Database Design for GRU's Admin Panel

Hello everyone,

I have created a rough ER for the database: ER-Diagram Link (Open in draw.io for better view)

Need to clarify these tables:

tags: This table is used to store the new tags.
question_tag : Table to associate question with tags.
quiz_info: Admin will first add the quiz info (name, duration), then the available questions can be added into the “quiz” table. “quiz_info” will store the uniquely created quiz, while “quiz” table will store questions associated with particular quiz.

if we won’t add tags to question then the tag related tables can be removed.

So, can’t tags be stored in the same table as questions?
These are a lot of tables. I feel this set up is actually ideally suited for Dgraph :blush:. We should consider using it instead.

You want to store the tags in a separate table if you want to query questions by tags. If they are merely informational/for statistical purposes then they can go in the same table as questions.

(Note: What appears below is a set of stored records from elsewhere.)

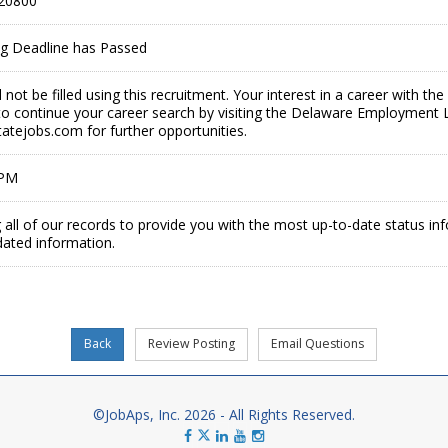
20800
ing Deadline has Passed
ll not be filled using this recruitment. Your interest in a career with 
o continue your career search by visiting the Delaware Employment 
tejobs.com for further opportunities.
 PM
 all of our records to provide you with the most up-to-date status in
dated information.
©JobAps, Inc. 2026 - All Rights Reserved.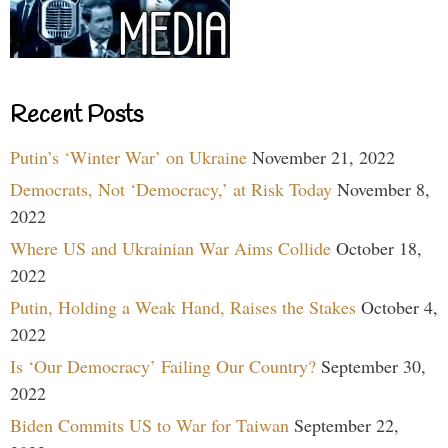
Recent Posts
Putin’s ‘Winter War’ on Ukraine
November 21, 2022
Democrats, Not ‘Democracy,’ at Risk Today
November 8,
2022
Where US and Ukrainian War Aims Collide
October 18,
2022
Putin, Holding a Weak Hand, Raises the Stakes
October 4,
2022
Is ‘Our Democracy’ Failing Our Country?
September 30,
2022
Biden Commits US to War for Taiwan
September 22,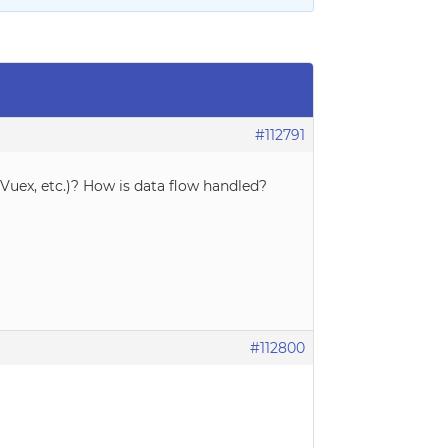
#112791
uex, etc.)? How is data flow handled?
#112800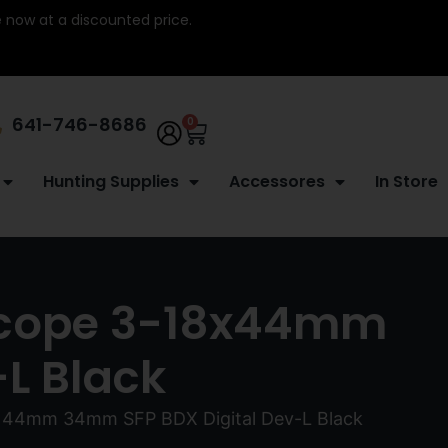
re now at a discounted price.
641-746-8686
0
Hunting Supplies
Accessores
In Store
 Scope 3-18x44mm
L Black
18x44mm 34mm SFP BDX Digital Dev-L Black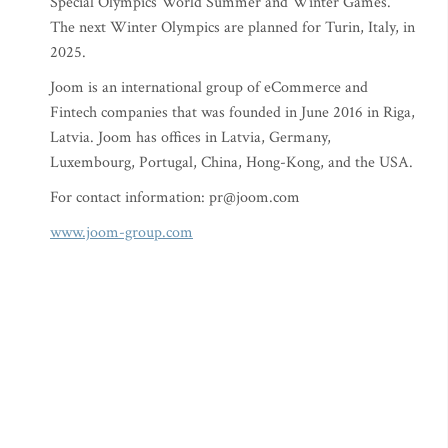
Special Olympics World Summer and Winter Games.
The next Winter Olympics are planned for Turin, Italy, in
2025.
Joom is an international group of eCommerce and
Fintech companies that was founded in June 2016 in Riga,
Latvia. Joom has offices in Latvia, Germany,
Luxembourg, Portugal, China, Hong-Kong, and the USA.
For contact information:
pr@joom.com
www.joom-group.com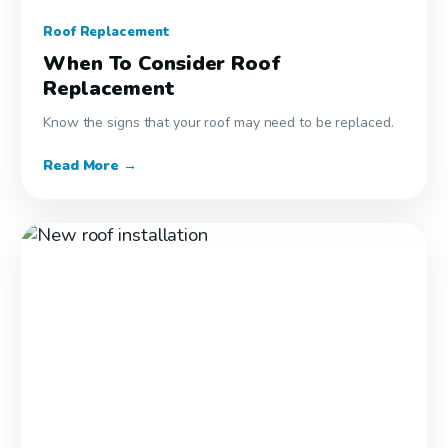
Roof Replacement
When To Consider Roof
Replacement
Know the signs that your roof may need to be replaced.
Read More →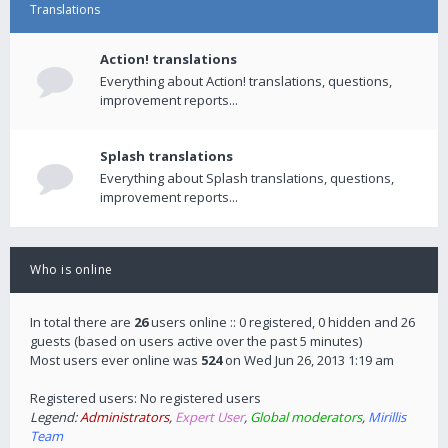
Translations
Action! translations
Everything about Action! translations, questions,
improvement reports...
Splash translations
Everything about Splash translations, questions,
improvement reports...
Who is online
In total there are
26
users online :: 0 registered, 0 hidden and 26
guests (based on users active over the past 5 minutes)
Most users ever online was
524
on Wed Jun 26, 2013 1:19 am
Registered users: No registered users
Legend:
Administrators
,
Expert User
,
Global moderators
,
Mirillis
Team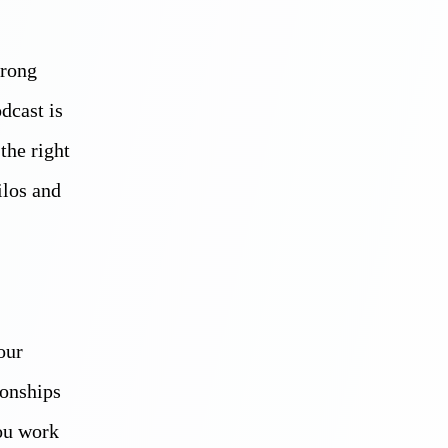
trong
dcast is
the right
ilos and
our
ionships
you work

This is actually a very small number of tables when compared to a normal DB schema :wink:

I’d recommend getting rid of the tags table and only keep the question_tags table. It will make the queries simpler at a very slight risk of data corruption.

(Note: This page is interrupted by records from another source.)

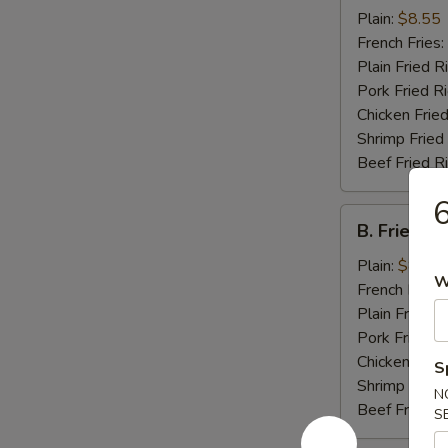
Chicken
Plain:
$8.55
Wings
French Fries:
(4)
Plain Fried R
Pork Fried R
Chicken Fried
Shrimp Fried
Beef Fried R
6
B.
B. Fried J
Fried
Jumbo
Plain:
$8.25
W
Shrimp
French Fries:
(5)
Plain Fried R
Pork Fried R
Chicken Fried
S
Shrimp Fried
N
Beef Fried R
S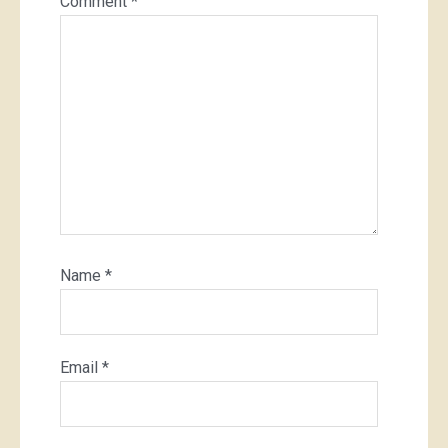
Comment
*
Name
*
Email
*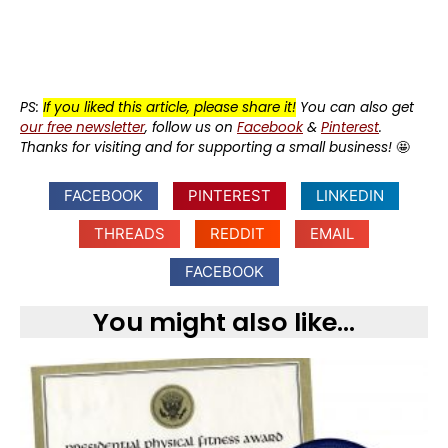
PS:
If you liked this article, please share it!
You can also get
our free newsletter
, follow us on
Facebook
&
Pinterest
.
Thanks for visiting and for supporting a small business!
🤩
FACEBOOK
PINTEREST
LINKEDIN
THREADS
REDDIT
EMAIL
FACEBOOK
You might also like...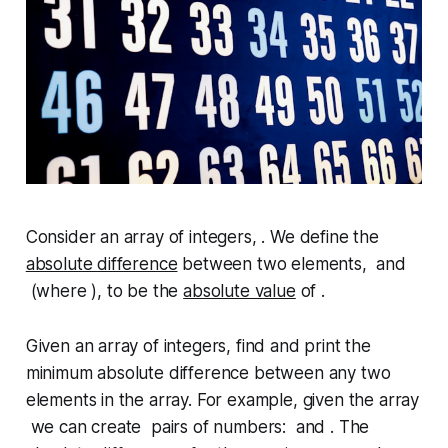
Consider an array of integers, . We define the
absolute difference
between two elements, and
(where ), to be the
absolute value
of .
Given an array of integers, find and print the
minimum absolute difference between any two
elements in the array. For example, given the array
we can create pairs of numbers: and . The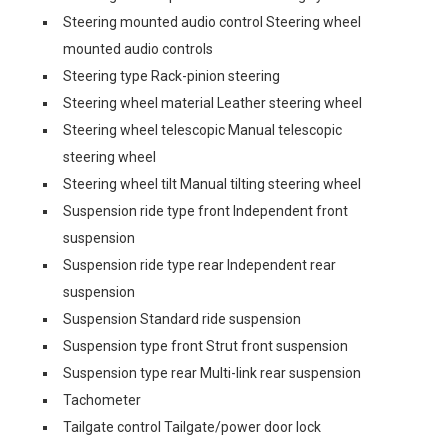
Steering mounted audio control Steering wheel
mounted audio controls
Steering type Rack-pinion steering
Steering wheel material Leather steering wheel
Steering wheel telescopic Manual telescopic
steering wheel
Steering wheel tilt Manual tilting steering wheel
Suspension ride type front Independent front
suspension
Suspension ride type rear Independent rear
suspension
Suspension Standard ride suspension
Suspension type front Strut front suspension
Suspension type rear Multi-link rear suspension
Tachometer
Tailgate control Tailgate/power door lock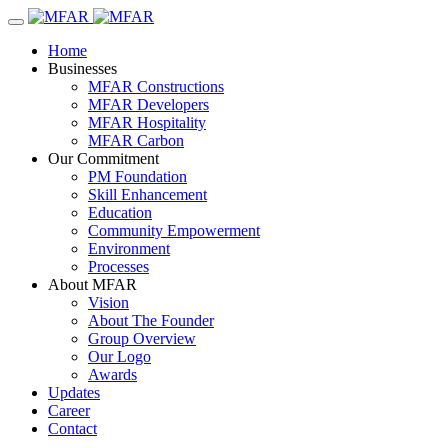
Home
Businesses
MFAR Constructions
MFAR Developers
MFAR Hospitality
MFAR Carbon
Our Commitment
PM Foundation
Skill Enhancement
Education
Community Empowerment
Environment
Processes
About MFAR
Vision
About The Founder
Group Overview
Our Logo
Awards
Updates
Career
Contact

The more I look at this diagram, the more I feel Dgraph is the right DB here. Just the number of relationships involved here – that’s the whole point of Dgraph is to facilitate such relationships – and avoid the explosion of foreign ids. Plus, this would make an excellent use case for us to get real world experience with Dgraph.

Let me draw up a diagram to see how this might look in Dgraph.

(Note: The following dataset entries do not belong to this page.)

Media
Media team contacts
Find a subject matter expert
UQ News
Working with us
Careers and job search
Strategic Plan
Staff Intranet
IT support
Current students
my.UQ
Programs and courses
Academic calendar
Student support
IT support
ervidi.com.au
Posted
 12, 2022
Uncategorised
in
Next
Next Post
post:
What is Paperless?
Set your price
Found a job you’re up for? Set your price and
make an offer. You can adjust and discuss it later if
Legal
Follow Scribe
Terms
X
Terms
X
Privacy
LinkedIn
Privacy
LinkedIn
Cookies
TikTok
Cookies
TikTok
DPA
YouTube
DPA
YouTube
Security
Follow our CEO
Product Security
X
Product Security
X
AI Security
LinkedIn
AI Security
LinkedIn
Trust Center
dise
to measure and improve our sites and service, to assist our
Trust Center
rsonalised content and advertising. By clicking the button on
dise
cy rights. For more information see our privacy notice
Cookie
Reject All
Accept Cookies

Update: This is how think a graph schema might look like.

# Some basic question properties first.
<question-id> <markdown> "content of question in markdown format" .
<question-id> <score> "positive and negative score" .  # Can be put in one field, or split into two.

# Question tag relationship
<question-id> <question.tag> <tag-id> .  # Tag Forward
<tag-id> <tag.question> <question-id> .  # Tag Reverse

# Question answer relationship
<question-id> <question.option> <answer-id> .
<question-id> <question.correct> <answer-id> . # This would be repeated, i.e. the correct answer-id would have two edges inwards.

<answer-id> <option.question> <question-id> .  # Option Reverse

# Answer properties.
<answer-id> <markdown> "content of answer in markdown format" .

# Candidate properties.
<candidate-id> <name> "Candidate name" .
<candidate-id> <email> "candidate email" .

# Candidate relationships.
<candidate-id> <candidate.question> <question-id> .  # Forward
<question-id> <question.candidate> <candidate-id> .  # Reverse. Useful to figure out how many candidates attempted this question.
<candidate-id> <candidate.answer> <answer-id> .
<answer-id> <answer.candidate> <candidate-id> .

# 5 second pings.
<candidate-id> <ping> "some string" .  # This would be stored along with timestamp. So, we can retrieve all the values for the ping sorted by ts. This feature needs to be implemented.

# TODO: Tokens.

Using this schema, these are the kinds of questions we can ask:

# Get questions corresponding to a tag.
query {
	tag(_xid_: tag1) {
		tag.question
	}
}

# This query will give you everything you need to render a candidate report (except ping logs).
query {
	candidate(_xid_: candidateid) {
		candidate.answer     # This would return a list of all answers responded by candidate.
		candidate.question { # Returns list of all questions asked to candidate.
			markdown           # The question content.
			score              # Question score.
			question.tag       # All the tags corresponding to the question.
			question.option {  # The answer options corresponding to the question and it's markdown.
				markdown
			}
			question.correct   # The right answer for the question. This can be matched against candidate.answer list.
			ping               # All ping logs sorted by timestamp.
		}
	}
}

# How many candidates have been asked this question and how many have responded to different options.
query {
	question(_xid_: questionid) {
		question.candidate {
			_count_            # Number of candidates who were asked this question.
		}
		question.option {    # Answer options for the question.
			answer.candidate {
				_count_          # Number of candidates who answerd this option.
			}
		}
	}
}
1 Like

@kostub - If we only keep the question_tags table, then performance of getting information of tags might affect. “question_tags” table will grow much more compare to “tags” table, so finding all unique tags from “question_tags” table will take more time than “tags” table. Like if there are 1000+ question and only 10 unique tags then querying “tags” table with 10 entry will be faster than “question_tags” table with 1000+ entries.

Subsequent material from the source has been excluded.